→ REQUIREMENT
Could you repeat the entries below exactly, but only from the line with "NUESTRA EMPRESA" through the line with "atención a 2 mil domicilios.", and without any picture?

Collected data
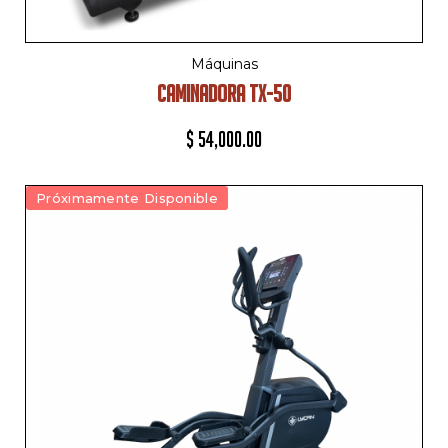
Máquinas
CAMINADORA TX-50
$
54,000.00
Próximamente Disponible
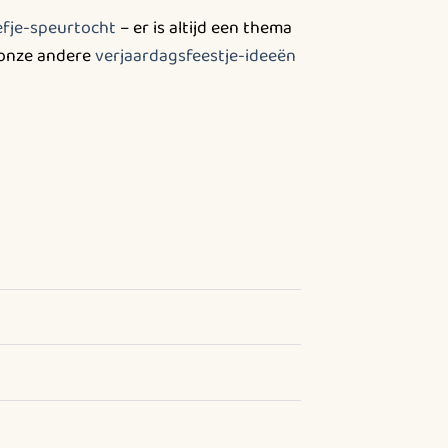
efje-speurtocht
– er is altijd een thema
t onze andere
verjaardagsfeestje-ideeën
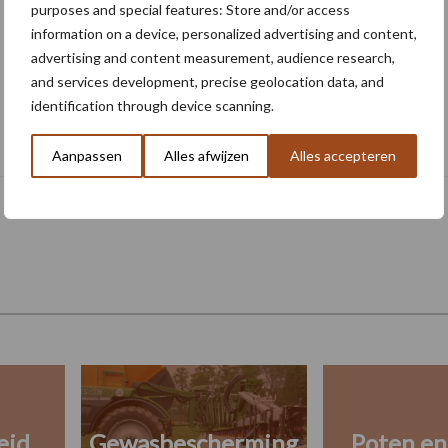
purposes and special features: Store and/or access
information on a device, personalized advertising and content,
advertising and content measurement, audience research,
and services development, precise geolocation data, and
identification through device scanning.
Nieuwe compacte gedragen
pootcombinatie van AVR
Aanpassen
Alles afwijzen
Alles accepteren
eid
Gewasbescherming
Poten en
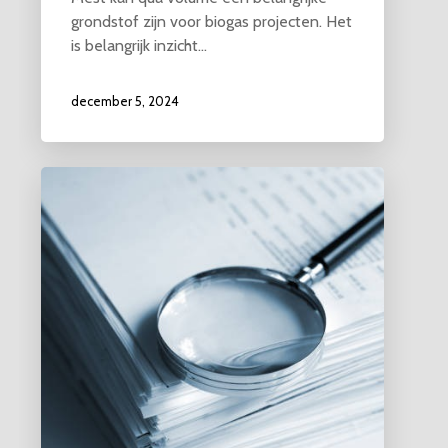
grondstof zijn voor biogas projecten. Het
is belangrijk inzicht…
december 5, 2024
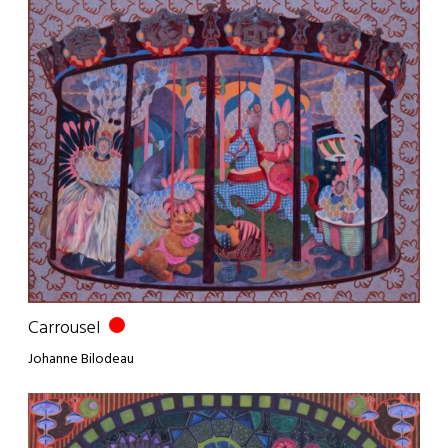
Carrousel
Johanne Bilodeau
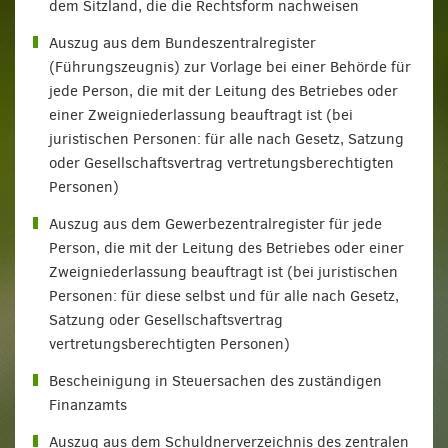
dem Sitzland, die die Rechtsform nachweisen
Auszug aus dem Bundeszentralregister
(Führungszeugnis) zur Vorlage bei einer Behörde für
jede Person, die mit der Leitung des Betriebes oder
einer Zweigniederlassung beauftragt ist (bei
juristischen Personen: für alle nach Gesetz, Satzung
oder Gesellschaftsvertrag vertretungsberechtigten
Personen)
Auszug aus dem Gewerbezentralregister für jede
Person, die mit der Leitung des Betriebes oder einer
Zweigniederlassung beauftragt ist (bei juristischen
Personen: für diese selbst und für alle nach Gesetz,
Satzung oder Gesellschaftsvertrag
vertretungsberechtigten Personen)
Bescheinigung in Steuersachen des zuständigen
Finanzamts
Auszug aus dem Schuldnerverzeichnis des zentralen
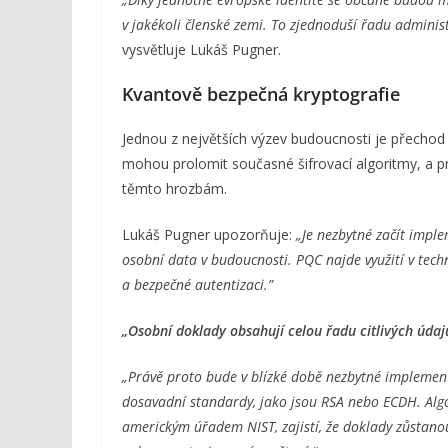
v jakékoli členské zemi. To zjednoduší řadu administ
vysvětluje Lukáš Pugner.
Kvantově bezpečná kryptografie
Jednou z největších výzev budoucnosti je přechod
mohou prolomit současné šifrovací algoritmy, a pr
těmto hrozbám.
Lukáš Pugner upozorňuje:
„Je nezbytné začít impl
osobní data v budoucnosti. PQC najde využití v tech
a bezpečné autentizaci.”
„Osobní doklady obsahují celou řadu citlivých údaj
„Právě proto bude v blízké době nezbytné implement
dosavadní standardy, jako jsou RSA nebo ECDH. Alg
americkým úřadem NIST, zajistí, že doklady zůstanou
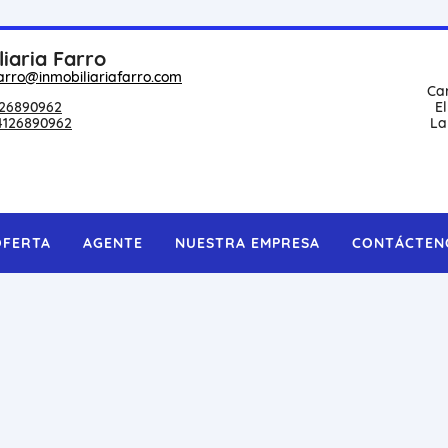
liaria Farro
arro@inmobiliariafarro.com
Ca
26890962
E
4126890962
La
OFERTA
AGENTE
NUESTRA EMPRESA
CONTÁCTEN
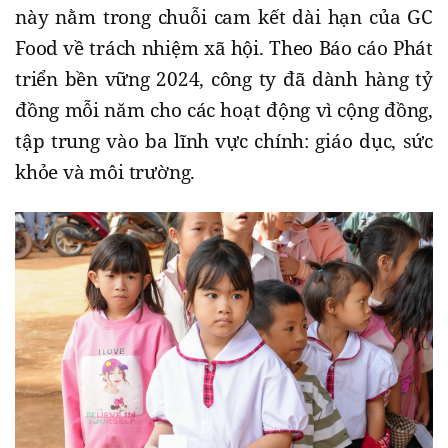
này nằm trong chuỗi cam kết dài hạn của GC
Food về trách nhiệm xã hội. Theo Báo cáo Phát
triển bền vững 2024, công ty đã dành hàng tỷ
đồng mỗi năm cho các hoạt động vì cộng đồng,
tập trung vào ba lĩnh vực chính: giáo dục, sức
khỏe và môi trường.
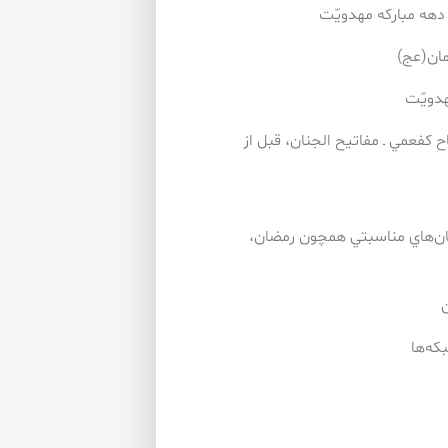
اح كفعمي ـ مفاتيح الجنان، قبل از
زمان‌هاي مناسبتي همچون رمضان،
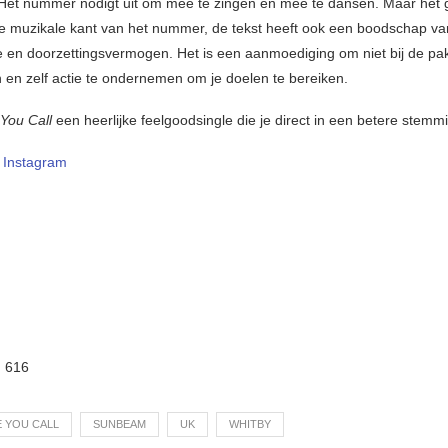
Het nummer nodigt uit om mee te zingen en mee te dansen. Maar het g
e muzikale kant van het nummer, de tekst heeft ook een boodschap va
ie en doorzettingsvermogen. Het is een aanmoediging om niet bij de pa
en en zelf actie te ondernemen om je doelen te bereiken.
You Call
een heerlijke feelgoodsingle die je direct in een betere stemm
–
Instagram
:
616
E YOU CALL
SUNBEAM
UK
WHITBY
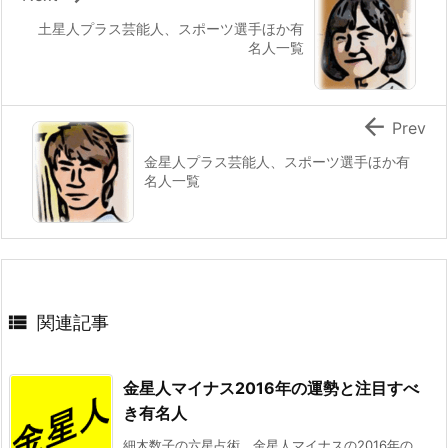
土星人プラス芸能人、スポーツ選手ほか有
名人一覧

Prev
金星人プラス芸能人、スポーツ選手ほか有
名人一覧

関連記事
金星人マイナス2016年の運勢と注目すべ
き有名人
細木数子の六星占術、金星人マイナスの2016年の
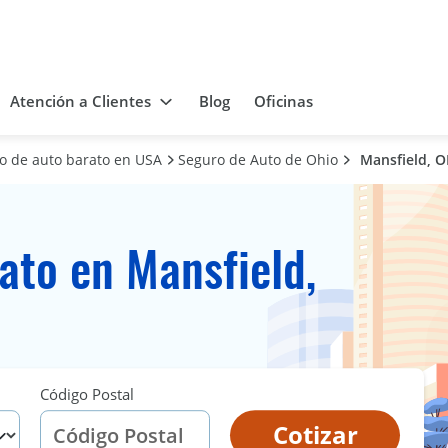
Atención a Clientes
Blog
Oficinas
ro de auto barato en USA
Seguro de Auto de Ohio
Mansfield, 
ato en Mansfield,
Código Postal
Cotizar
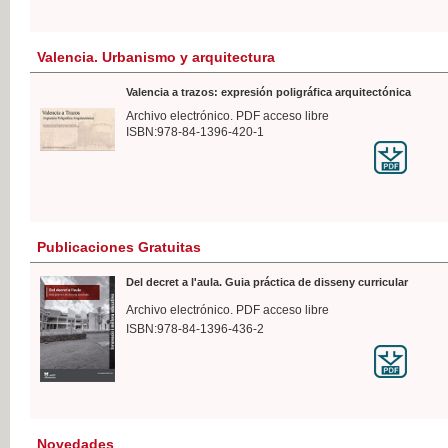
Valencia. Urbanismo y arquitectura
Valencia a trazos: expresión poligráfica arquitectónica
Archivo electrónico. PDF acceso libre
ISBN:978-84-1396-420-1
Publicaciones Gratuitas
Del decret a l'aula. Guia práctica de disseny curricular
Archivo electrónico. PDF acceso libre
ISBN:978-84-1396-436-2
Novedades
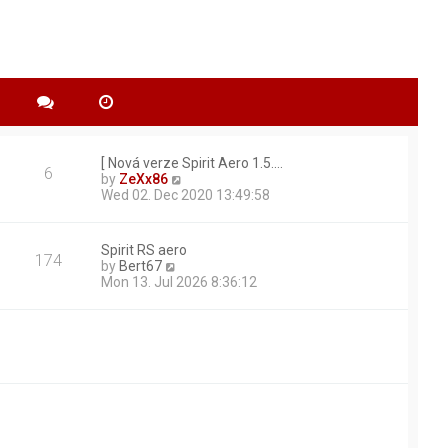
[ Nová verze Spirit Aero 1.5.…
6
V
by
ZeXx86
i
Wed 02. Dec 2020 13:49:58
e
w
t
Spirit RS aero
174
h
V
by
Bert67
e
i
Mon 13. Jul 2026 8:36:12
l
e
a
w
t
t
e
h
s
e
t
l
p
a
o
t
s
e
t
s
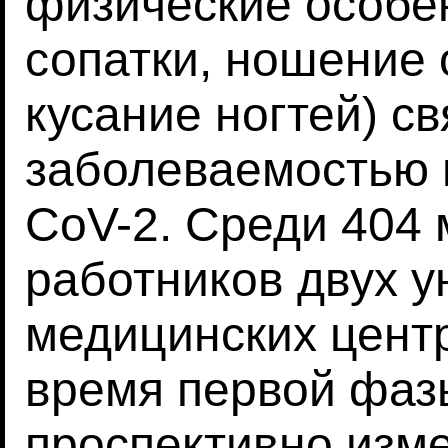
физические особе
сопатки, ношение 
кусание ногтей) с
заболеваемостью
CoV-2. Среди 404
работников двух у
медицинских цент
время первой фаз
проспективно изм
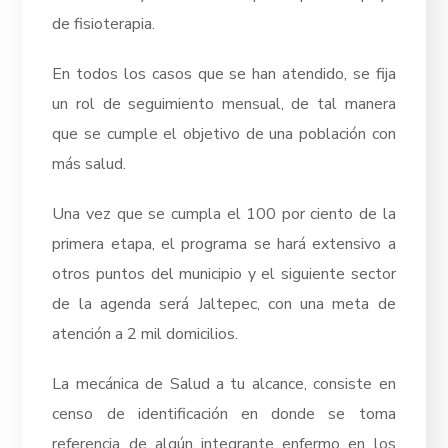
de fisioterapia.
En todos los casos que se han atendido, se fija
un rol de seguimiento mensual, de tal manera
que se cumple el objetivo de una población con
más salud.
Una vez que se cumpla el 100 por ciento de la
primera etapa, el programa se hará extensivo a
otros puntos del municipio y el siguiente sector
de la agenda será Jaltepec, con una meta de
atención a 2 mil domicilios.
La mecánica de Salud a tu alcance, consiste en
censo de identificación en donde se toma
referencia de algún integrante enfermo en los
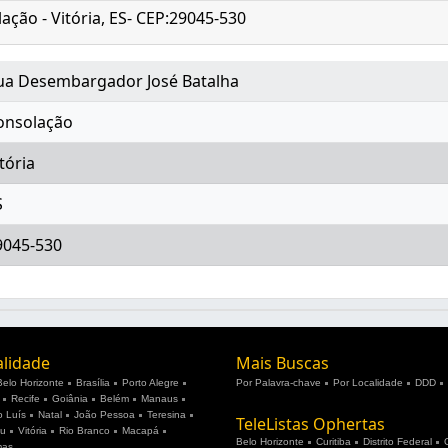
ção - Vitória, ES- CEP:29045-530
ua Desembargador José Batalha
onsolação
tória
S
9045-530
alidade
Mais Buscas
Belo Horizonte
Brasília
Porto Alegre
Por Palavra-chave
Por Localidade
DDD
Recife
Goiânia
Belém
Manaus
 Luís
Natal
João Pessoa
Teresina
TeleListas Ophertas
ju
Vitória
Rio Branco
Macapá
Belo Horizonte
Curitiba
Distrito Federal
mas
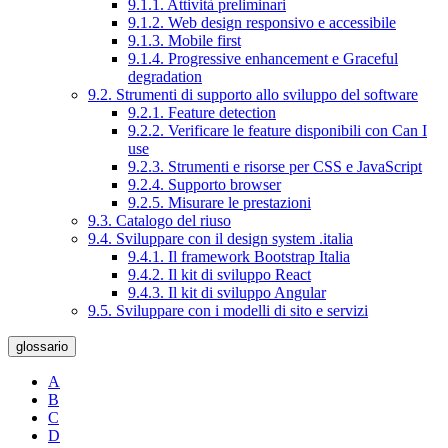
9.1.1. Attività preliminari
9.1.2. Web design responsivo e accessibile
9.1.3. Mobile first
9.1.4. Progressive enhancement e Graceful
degradation
9.2. Strumenti di supporto allo sviluppo del software
9.2.1. Feature detection
9.2.2. Verificare le feature disponibili con Can I
use
9.2.3. Strumenti e risorse per CSS e JavaScript
9.2.4. Supporto browser
9.2.5. Misurare le prestazioni
9.3. Catalogo del riuso
9.4. Sviluppare con il design system .italia
9.4.1. Il framework Bootstrap Italia
9.4.2. Il kit di sviluppo React
9.4.3. Il kit di sviluppo Angular
9.5. Sviluppare con i modelli di sito e servizi
glossario
A
B
C
D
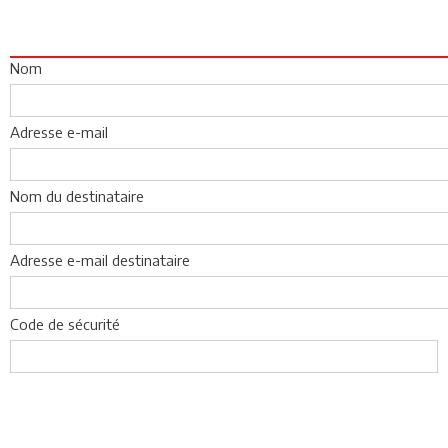
Nom
Adresse e-mail
Nom du destinataire
Adresse e-mail destinataire
Code de sécurité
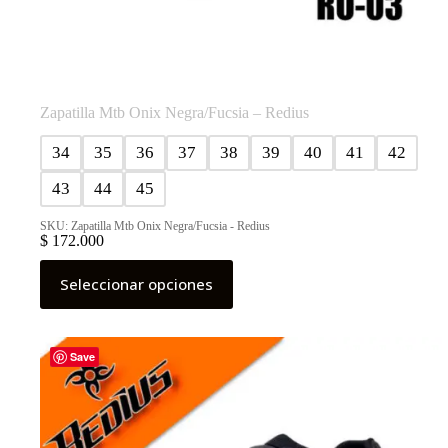
Zapatilla Mtb Onix Negra/Fucsia – Redius
34
35
36
37
38
39
40
41
42
43
44
45
SKU: Zapatilla Mtb Onix Negra/Fucsia - Redius
$
172.000
Este
Seleccionar opciones
producto
tiene
múltiples
variantes.
Las
Save
opciones
se
pueden
elegir
en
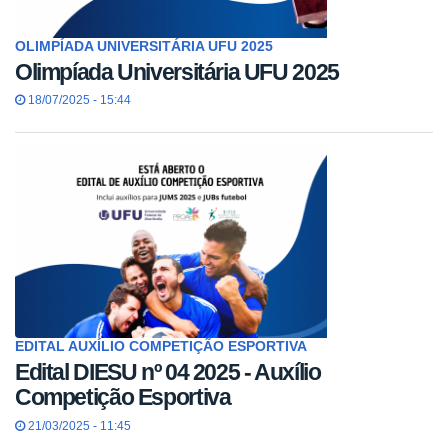
OLIMPÍADA UNIVERSITÁRIA UFU 2025
Olimpíada Universitária UFU 2025
18/07/2025 - 15:44
EDITAL AUXÍLIO COMPETIÇÃO ESPORTIVA
Edital DIESU nº 04 2025 - Auxílio
Competição Esportiva
21/03/2025 - 11:45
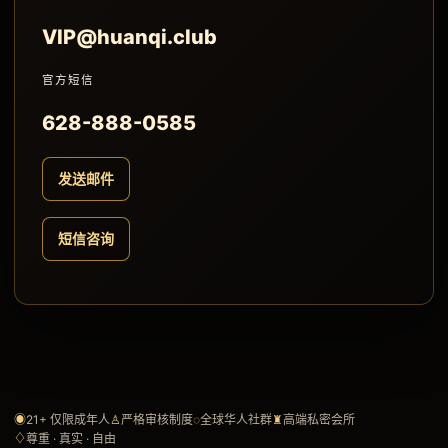
VIP@huanqi.club
官方短信
628-888-0585
发送邮件
短信咨询
◉
21+ 仅限成年人
♙
严格审核制度
◌
全球华人社群
♜
高端私密会所
♢
尊重 · 真实 · 自由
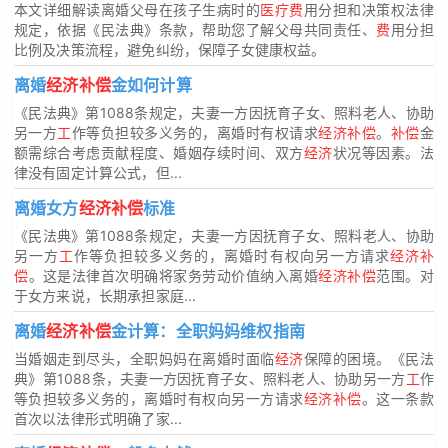
本文详细解读离婚父母在孩子生病时的
医疗费
用分担和决策权法律
规定，依据《民法典》条款，帮助您了解父母共同责任、
费
用分担
比例及决策流程，避免纠纷，保障子女健康权益。
离婚
经济补偿
金如何计算
《民法典》第1088条规定，夫妻一方因抚育子女、照料老人、协助
另一方
工
作等负担较多义务的，离婚时有权请求
经济补偿
。
补偿
金
额需综合考虑贡献程度、婚姻存续时间、双方
经济
状况等因素。法
律没有固定计算公式，但...
离婚女方
经济补偿
标准
《民法典》第1088条规定，夫妻一方因抚育子女、照料老人、协助
另一方
工
作等负担较多义务的，离婚时有权向另一方请求
经济补
偿
。这是法律首次明确将家务劳动价值纳入离婚
经济补偿
范围。对
于女方来说，长期承担家庭...
离婚
经济补偿
金计算：全职妈妈维权指南
当婚姻走到尽头，全职妈妈在离婚时面临
经济
保障的困境。《民法
典》第1088条，夫妻一方因抚育子女、照料老人、协助另一方
工
作
等负担较多义务的，离婚时有权向另一方请求
经济补偿
。这一条款
首次以法律形式明确了家...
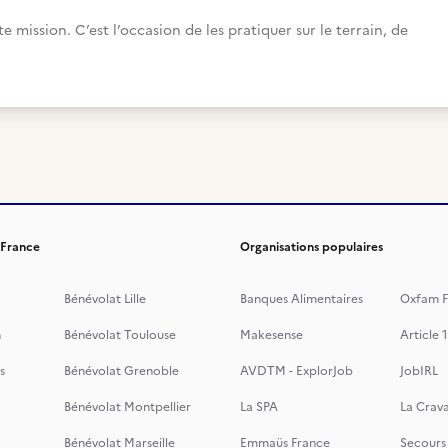
 mission. C’est l’occasion de les pratiquer sur le terrain, de
 France
Organisations populaires
Bénévolat Lille
Banques Alimentaires
Oxfam F
n
Bénévolat Toulouse
Makesense
Article 1
s
Bénévolat Grenoble
AVDTM - ExplorJob
JobIRL
Bénévolat Montpellier
La SPA
La Crava
Bénévolat Marseille
Emmaüs France
Secours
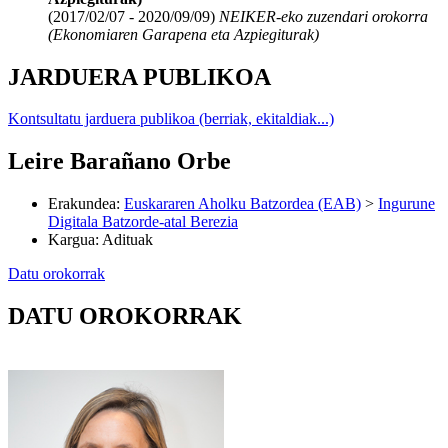
(2017/02/07 - 2020/09/09)
NEIKER-eko zuzendari orokorra
(Ekonomiaren Garapena eta Azpiegiturak)
JARDUERA PUBLIKOA
Kontsultatu jarduera publikoa (berriak, ekitaldiak...)
Leire Barañano Orbe
Erakundea
:
Euskararen Aholku Batzordea (EAB)
>
Ingurune
Digitala Batzorde-atal Berezia
Kargua
:
Adituak
Datu orokorrak
DATU OROKORRAK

→ YOUR RESPONSE
NUESTRA EMPRESA
CONTÁCTEN
này nằm trong chuỗi cam kết dài hạn của GC
Food về trách nhiệm xã hội. Theo Báo cáo Phát
triển bền vững 2024, công ty đã dành hàng tỷ
đồng mỗi năm cho các hoạt động vì cộng đồng,
tập trung vào ba lĩnh vực chính: giáo dục, sức
khỏe và môi trường.
اح كفعمي ـ مفاتيح الجنان، قبل از
زمان‌هاي مناسبتي همچون رمضان،
Het nummer nodigt uit om mee te zingen en mee te dansen. Maar het g
e muzikale kant van het nummer, de tekst heeft ook een boodschap va
ie en doorzettingsvermogen. Het is een aanmoediging om niet bij de pa
en en zelf actie te ondernemen om je doelen te bereiken.
You Call
een heerlijke feelgoodsingle die je direct in een betere stemm
–
Instagram
:
616
E YOU CALL
SUNBEAM
UK
WHITBY
土星人プラス芸能人、スポーツ選手ほか有
名人一覧

Prev
金星人プラス芸能人、スポーツ選手ほか有
名人一覧

関連記事
金星人マイナス2016年の運勢と注目すべ
き有名人
細木数子の六星占術、金星人マイナスの2016年の
Atención a Clientes
Blog
Oficinas
ro de auto barato en USA
Seguro de Auto de Ohio
Mansfield, 
ato en Mansfield,
Código Postal
Cotizar
Valencia. Urbanismo y arquitectura
Valencia a trazos: expresión poligráfica arquitectónica
Archivo electrónico. PDF acceso libre
ISBN:978-84-1396-420-1
Publicaciones Gratuitas
Del decret a l'aula. Guia práctica de disseny curricular
Archivo electrónico. PDF acceso libre
ISBN:978-84-1396-436-2
Novedades
[ Nová verze Spirit Aero 1.5.…
6
V
by
ZeXx86
i
Wed 02. Dec 2020 13:49:58
e
w
t
Spirit RS aero
174
h
V
by
Bert67
e
i
Mon 13. Jul 2026 8:36:12
l
e
a
w
t
t
e
h
s
e
t
l
p
a
o
t
s
e
t
s
физические особе
сопатки, ношение 
кусание ногтей) с
заболеваемостью
CoV-2. Среди 404
работников двух у
медицинских цент
время первой фаз
проспективно изм
de fisioterapia.
En todos los casos que se han atendido, se fija
un rol de seguimiento mensual, de tal manera
que se cumple el objetivo de una población con
más salud.
Una vez que se cumpla el 100 por ciento de la
primera etapa, el programa se hará extensivo a
otros puntos del municipio y el siguiente sector
de la agenda será Jaltepec, con una meta de
atención a 2 mil domicilios.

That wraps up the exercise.